Tag Archives: Stellan Skarsgard

The Railway Man

RailwayMan

The Railway Man is an adaptation of the autobiography of Eric Lomax, a British World War Two veteran whose horrific experiences in Burma at the hands of the Japanese army were causing him severe post-traumatic stress even thirty-five years later. When Lomax discovers that the interpreter Nagase who facilitated his barbaric interrogation sessions is still alive and working at the same location he decides, with the encouragement of his new wife, to take the trip over to South-East Asia to face his demons and maybe achieve closure.
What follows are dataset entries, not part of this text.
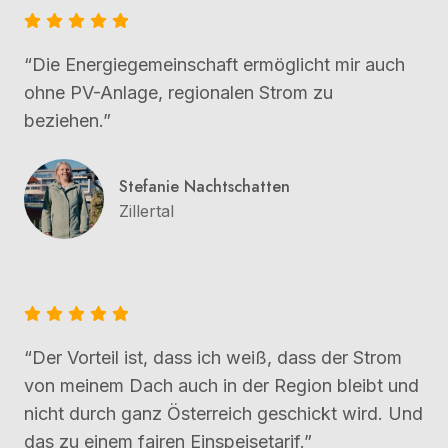
“Die Energiegemeinschaft ermöglicht mir auch
ohne PV-Anlage, regionalen Strom zu
beziehen.”
Stefanie Nachtschatten
Zillertal
“Der Vorteil ist, dass ich weiß, dass der Strom
von meinem Dach auch in der Region bleibt und
nicht durch ganz Österreich geschickt wird. Und
das zu einem fairen Einspeisetarif.”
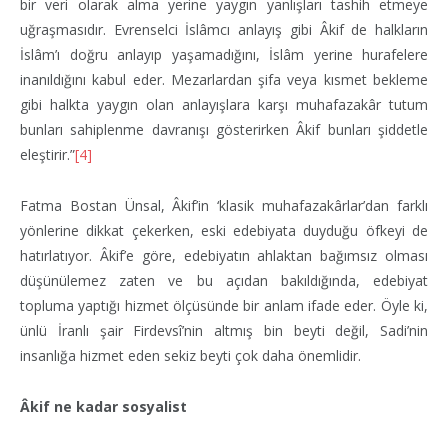
bir veri olarak alma yerine yaygın yanlışları tashih etmeye
uğraşmasıdır. Evrenselci İslâmcı anlayış gibi Âkif de halkların
İslâm’ı doğru anlayıp yaşamadığını, İslâm yerine hurafelere
inanıldığını kabul eder. Mezarlardan şifa veya kısmet bekleme
gibi halkta yaygın olan anlayışlara karşı muhafazakâr tutum
bunları sahiplenme davranışı gösterirken Âkif bunları şiddetle
eleştirir.”
[4]
Fatma Bostan Ünsal, Âkif’in ‘klasik muhafazakârlar’dan farklı
yönlerine dikkat çekerken, eski edebiyata duyduğu öfkeyi de
hatırlatıyor. Âkif’e göre, edebiyatın ahlaktan bağımsız olması
düşünülemez zaten ve bu açıdan bakıldığında, edebiyat
topluma yaptığı hizmet ölçüsünde bir anlam ifade eder. Öyle ki,
ünlü İranlı şair Firdevsî’nin altmış bin beyti değil, Sadi’nin
insanlığa hizmet eden sekiz beyti çok daha önemlidir.
Âkif ne kadar sosyalist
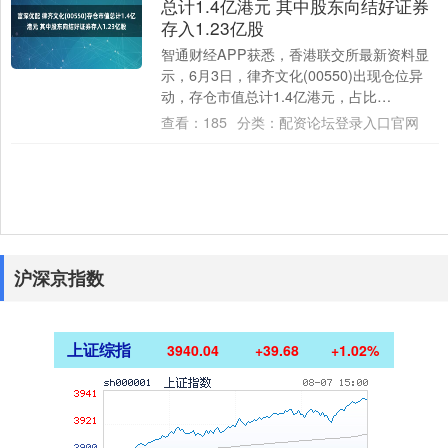
总计1.4亿港元 其中股东向结好证券
存入1.23亿股
智通财经APP获悉，香港联交所最新资料显
示，6月3日，律齐文化(00550)出现仓位异
动，存仓市值总计1.4亿港元，占比
27.01%。该公司股东将股票存入结好证....
查看：
185
分类：
配资论坛登录入口官网
沪深京指数
上证综指
3940.04
+39.68
+1.02%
This is an earnest and worthy film that sets out to explore weighty themes of memory and reconciliation and if you’re looking for an actor who can deliver stiff-upper-lip repressed torment you’re not ever going to do better than Colin Firth but even so, I dunno…it all felt a bit fumbled and awkward to me. It’s structurally odd, starting as it does with a rather charming meet-cute between Firth and Nicole Kidman on a train, the light tone of which is absent from the rest of the film, before working its way through a rather contrived set of flashbacks showing Lomax as a young man being captured and set to work along with the rest of his unit on the infamously high-casualty Burma railway construction project. Presumably this format has been adopted so that the audience gets the information about Lomax’s past in the same sequence as his wife uncovers it but it might have been better for the flow of the film to have presented it in a straightforward chronological order. I was also distracted by Kidman’s haircut and over-precise enunciation and, slightly less trivially, by the decision to cast the  defiantly Swedish-accented Stellan Skarsgard as Lomax’s former comrade-in-arms Finlay. Surely we’re not running that short of adequate Scottish actors? It all feels like someone should have run an iron over the script to minimise the wrinkles before they started shooting.
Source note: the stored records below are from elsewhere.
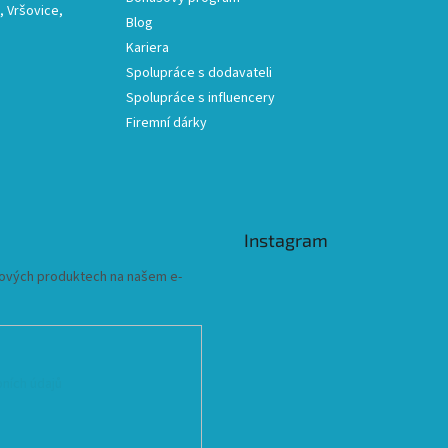
 Vršovice,
Blog
Kariera
Spolupráce s dodavateli
Spolupráce s influencery
Firemní dárky
Instagram
 nových produktech na našem e-
ních údajů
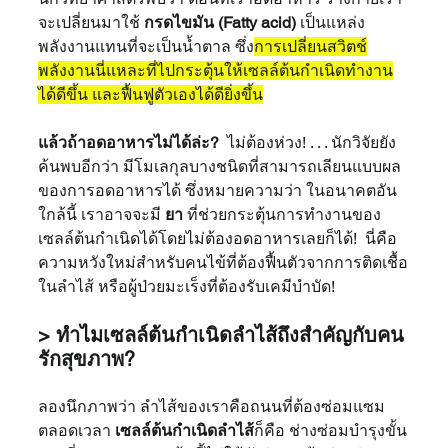
จะเปลี่ยนมาใช้ 
กรดไขมัน (Fatty acid)
 เป็นแหล่ง
พลังงานแทนที่จะเป็นน้ำตาล ซึ่ง
การเปลี่ยนสวิตช์
พลังงานนี่แหละที่ไปกระตุ้นให้เซลล์ต้นกำเนิดทำงาน
ได้ดีขึ้น และฟื้นฟูตัวเองได้ดียิ่งขึ้น
แล้วถ้าอดอาหารไม่ได้ล่ะ?
  ไม่ต้องห่วง! . . . นักวิจัยยัง
ค้นพบอีกว่า มีโมเลกุลบางชนิดที่สามารถเลียนแบบผล
ของการอดอาหารได้ ซึ่งหมายความว่า ในอนาคตอัน
ใกล้นี้ เราอาจจะมี 
ยา
 ที่ช่วยกระตุ้นการทำงานของ
เซลล์ต้นกำเนิดได้โดยไม่ต้องอดอาหารเลยก็ได้!  นี่คือ
ความหวังใหม่สำหรับคนไข้ที่ต้องฟื้นตัวจากการติดเชื้อ
ในลำไส้ หรือผู้ป่วยมะเร็งที่ต้องรับเคมีบำบัด!
> ทำไมเซลล์ต้นกำเนิดลำไส้ถึงสำคัญกับคน
รักสุขภาพ? 
ลองนึกภาพว่า ลำไส้ของเราคือถนนที่ต้องซ่อมแซม
ตลอดเวลา 
เซลล์ต้นกำเนิดลำไส้
ก็คือ ช่างซ่อมบำรุงขั้น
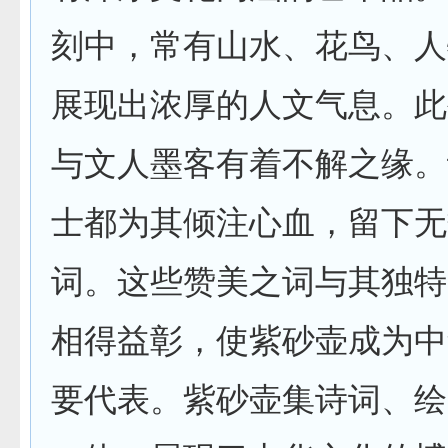
刻中，常有山水、花鸟、人
展现出浓厚的人文气息。此
与文人墨客有着不解之缘。
士都为其倾注心血，留下无
词。这些赞美之词与其独特
相得益彰，使紫砂壶成为中
要代表。紫砂壶集诗词、绘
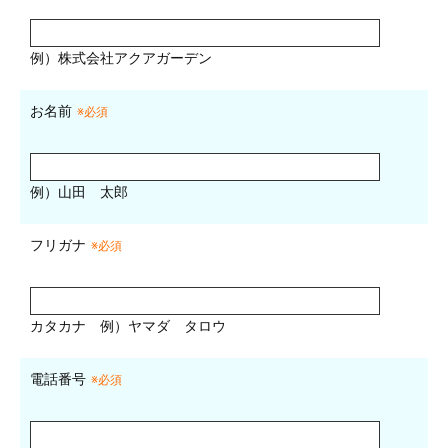
例）株式会社アクアガーデン
お名前
※必須
例）山田 太郎
フリガナ
※必須
カタカナ
例）ヤマダ タロウ
電話番号
※必須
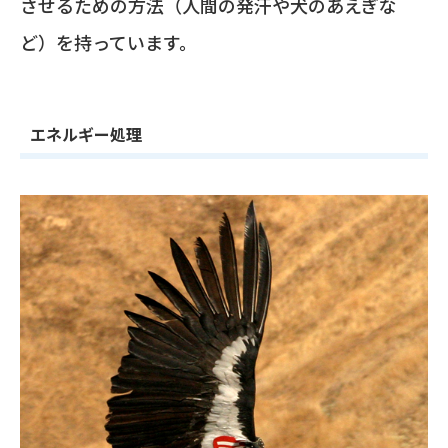
させるための方法（人間の発汗や犬のあえぎな
ど）を持っています。
エネルギー処理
When, however, The Railway Man does get going and is allowed to get to the heart of its story it succeeds well in getting across the horrors of this particular corner of war. The scenes set in the 1940s are both vibrant and harrowing, presenting a convincing depiction of brave and resourceful men struggling to survive in a hostile situation. Jeremy Irvine does an excellent job as the younger Lomax who’s put through hell when his enthusiasm for making maps of trainlines is misinterpreted by his captors and some of the other actors look disturbingly malnourished. The film’s also pretty affecting later, when a stony-faced Firth returns to confront Nagase – you’re genuinely not quite sure how these scenes will play out. There’s enough good stuff in this film to make it worth your while if you’re interested in the subject, or just want a good cry – I was just left feeling that it was a shame that a fairly amazing true story had been put on the screen in such a convoluted fashion.